Design of hardware accelerators for optimized and quantized neural networks to detect atrial fibrillation in patch ECG device with RISC-V

Atrial Fibrillation (AF) is one of the most common heart arrhythmias. It is known to cause up to 15 % of all strokes. In current times, modern detection systems for arrhytmias, such as single-use patch electrocardiogram (ECG) devices, have to be energy efficient, small, and affordable. In this work, specialized hardware accelerators are developed. First, an artificial neural network (NN) for the detection of AF is optimized. Special attention is given to the minimum requirements for the inference on a RISC-V-based microcontroller. Hence, a 32-bit floating-point-based NN was analyzed. To reduce the silicon area needed, the NN was quantized to 8-bit fixed-point datatype (Q7). Based on this datatype, specialized accelerators are developed. Those accelerators include single-instruction multiple-data (SIMD) hardware as well as accelerators for activation functions such as sigmoid and hyperbolic tangent. Additionally, e-function is implemented to accelerate the use of e.g. softmax activation function. To compensate the losses of quantization, the network is expanded and optimized for run-time and memory requirements.
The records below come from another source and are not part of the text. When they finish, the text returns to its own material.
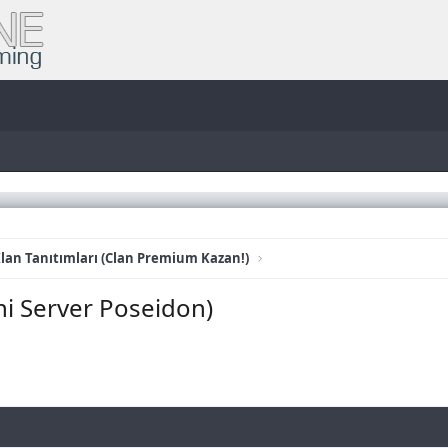
lan Tanıtımları (Clan Premium Kazan!)
ni Server Poseidon)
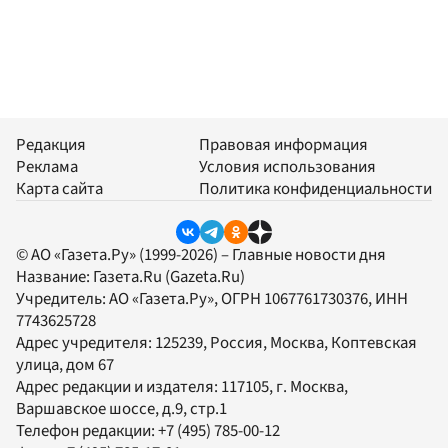
Редакция
Правовая информация
Реклама
Условия использования
Карта сайта
Политика конфиденциальности
© АО «Газета.Ру» (1999-2026) – Главные новости дня
Название:
Газета.Ru
(Gazeta.Ru)
Учредитель:
АО «Газета.Ру»
, ОГРН 1067761730376, ИНН
7743625728
Адрес учредителя: 125239, Россия, Москва, Коптевская
улица, дом 67
Адрес редакции и издателя:
117105
, г.
Москва
,
Варшавское шоссе, д.9, стр.1
Телефон редакции:
+7 (495) 785-00-12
The resulting NN has a 7.5 % lower run-time in clock cycles (cc) without the accelerators and 2.2 percentage points (pp) lower accuracy compared to a floating-point-based net, while requiring 65 % less memory. With the specialized accelerators the inference run-time was lowered by 87.2 % while the F1-Score decreased by 6.1 pp. Implementing the Q7 accelerators instead of the floating-point unit (FPU), the silicon area needed for the microcontroller in 180 nm-technology is below 1 mm 2.